The use of characters recording themselves (so blatantly and missing the zeitgeist in Diary of the Dead and used without real purpose recently in The Walking Dead Alexandria episodes) is effective and sparsely done, honing the sense of characters holding onto memories or trying to record their existence for the future, uncertain world and using the camera as a confessional or as a chance for Axel (in an increasingly unhealthy fixation of psychological frustration) to watch the recordings of Ana as masturbatory release without her knowledge. The two men/one woman axis creates an unwanted sexual tension seemingly unavoidable by characters striving to exist together in this broken new world order.
The primarily single interior location is well used, the art design superb in its realism, a dirty place of shadows. You can say more about a trapped life with flies on your possessions or face than a thousand generic speeches, again testament to how well directed it is by Brel, and shot by Gustavo Biazzi and edited by Fernando Vega. We hear the zombies outside at night, but we don’t see them, creating further the claustrophobia of the three human survivors and showing that low-budget means good filmmakers use their imaginations rather than rely upon cheap SFX. When Jonathan and Axel do venture out into the real world, we don’t see their brief expedition, staying in the house with Ana, hearing by way of excellent audio work what’s happening out there. The dare to bring back a captured zombie (Lagre) into the home is a decision made by bored men, the zombie itself raw and stripped of the generic make-up we’ve come to expect from the genre, allowing the performance based creation nothing to hide behind; its presence highlighting the fragile existence and minds of Ana and Axel, with Jonathan seemingly untouched by the world by the world around him, resigned to it all, but clearly as damaged as the others when his world is threatened.
Their world is a constructed, fake copy of the domesticity they knew before the apocalypse, but built on lies and secrets. In a world where the rest of mankind may have succumbed to the plague, this is a story of people struggling to hold onto what’s left of their own humanity, playing games to pass the time and playing games with each other as their private world splinters and shatters.

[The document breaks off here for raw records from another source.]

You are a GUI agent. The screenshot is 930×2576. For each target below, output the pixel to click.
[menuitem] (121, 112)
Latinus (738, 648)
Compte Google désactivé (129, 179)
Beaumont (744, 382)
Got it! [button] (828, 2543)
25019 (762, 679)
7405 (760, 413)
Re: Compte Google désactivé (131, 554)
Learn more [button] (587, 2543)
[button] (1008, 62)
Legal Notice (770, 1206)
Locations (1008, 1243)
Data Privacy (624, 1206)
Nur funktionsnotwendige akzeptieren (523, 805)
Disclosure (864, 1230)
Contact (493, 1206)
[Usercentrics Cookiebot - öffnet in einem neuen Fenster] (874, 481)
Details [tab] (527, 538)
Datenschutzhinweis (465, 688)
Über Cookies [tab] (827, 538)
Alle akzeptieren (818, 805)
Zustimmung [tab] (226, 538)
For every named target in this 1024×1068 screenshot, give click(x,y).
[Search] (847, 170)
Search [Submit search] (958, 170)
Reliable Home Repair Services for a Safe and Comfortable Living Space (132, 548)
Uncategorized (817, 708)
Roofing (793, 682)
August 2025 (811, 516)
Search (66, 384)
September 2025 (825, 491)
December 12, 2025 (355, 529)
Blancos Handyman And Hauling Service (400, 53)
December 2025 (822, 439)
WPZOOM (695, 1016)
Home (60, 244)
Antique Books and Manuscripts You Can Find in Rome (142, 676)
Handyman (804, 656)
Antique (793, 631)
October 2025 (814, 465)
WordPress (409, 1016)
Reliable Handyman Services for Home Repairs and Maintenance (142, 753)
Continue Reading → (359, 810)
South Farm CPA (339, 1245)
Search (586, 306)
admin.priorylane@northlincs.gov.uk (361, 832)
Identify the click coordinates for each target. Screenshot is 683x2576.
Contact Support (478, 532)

If you’re expecting a generic multitude of zombies and a splatterfest, you’ll be seriously disappointed, but if you like slow burning, well made and well played character driven pieces of survival, slow breakdown of your own world, and even unrequited and destructive love, this will prove a refreshing change from the norm. If Harold Pinter had written a zombie film, this would have been it. Recommended.